*Your assignment*
From the data below, copy exactly the lines that lie between the one holding "zijn wat details om rekening mee te houden, …" and the one holding "Geplaatst op", including both, and nothing more.

*Supplied data*
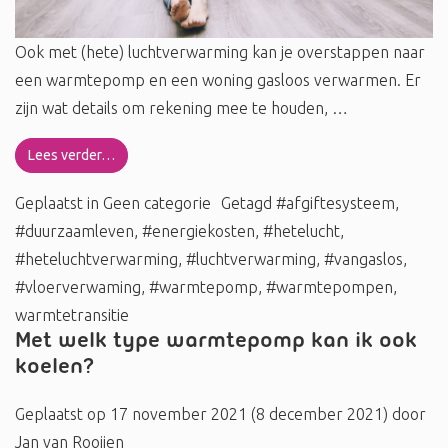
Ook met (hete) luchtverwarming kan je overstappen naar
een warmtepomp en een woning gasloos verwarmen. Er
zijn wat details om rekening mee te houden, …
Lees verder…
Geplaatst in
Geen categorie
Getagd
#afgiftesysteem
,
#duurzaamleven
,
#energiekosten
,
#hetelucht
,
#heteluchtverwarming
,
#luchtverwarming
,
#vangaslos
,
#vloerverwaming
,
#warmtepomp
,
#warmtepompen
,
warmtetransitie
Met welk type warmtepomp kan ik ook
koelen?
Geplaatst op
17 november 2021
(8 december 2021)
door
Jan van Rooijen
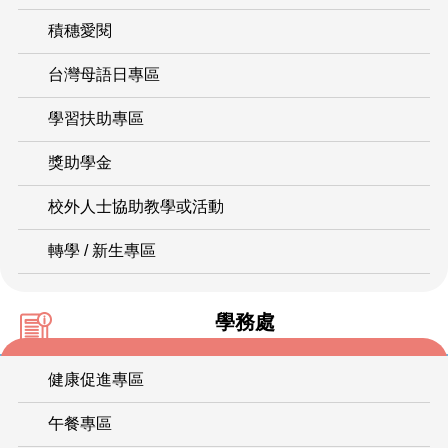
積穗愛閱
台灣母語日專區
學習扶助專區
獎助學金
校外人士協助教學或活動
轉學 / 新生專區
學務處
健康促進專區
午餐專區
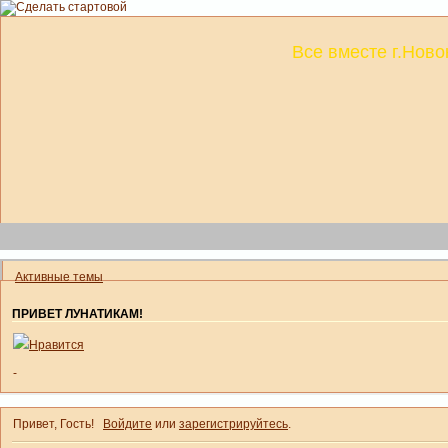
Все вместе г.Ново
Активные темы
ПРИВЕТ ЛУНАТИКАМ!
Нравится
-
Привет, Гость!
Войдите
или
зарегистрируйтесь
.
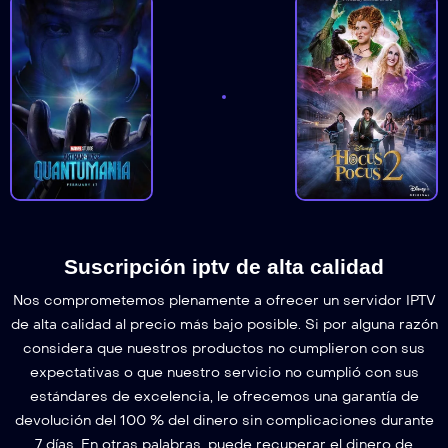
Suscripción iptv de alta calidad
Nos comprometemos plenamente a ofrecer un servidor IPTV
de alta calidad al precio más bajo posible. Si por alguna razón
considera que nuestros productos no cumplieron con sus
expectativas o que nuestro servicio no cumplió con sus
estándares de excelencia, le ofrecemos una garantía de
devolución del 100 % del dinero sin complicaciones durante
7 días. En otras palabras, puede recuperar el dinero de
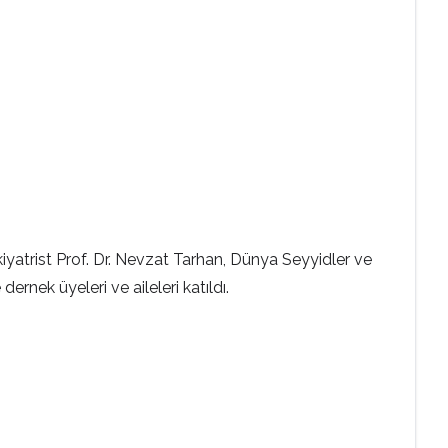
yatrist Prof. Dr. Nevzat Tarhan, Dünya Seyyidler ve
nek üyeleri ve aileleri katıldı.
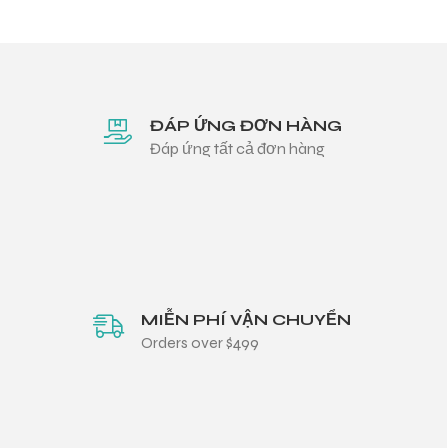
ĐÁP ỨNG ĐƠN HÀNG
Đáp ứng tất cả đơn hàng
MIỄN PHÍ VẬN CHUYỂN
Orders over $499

*Task result*
zijn wat details om rekening mee te houden, …
Lees verder…
Geplaatst in
Geen categorie
Getagd
#afgiftesysteem
,
#duurzaamleven
,
#energiekosten
,
#hetelucht
,
#heteluchtverwarming
,
#luchtverwarming
,
#vangaslos
,
#vloerverwaming
,
#warmtepomp
,
#warmtepompen
,
warmtetransitie
Met welk type warmtepomp kan ik ook
koelen?
Geplaatst op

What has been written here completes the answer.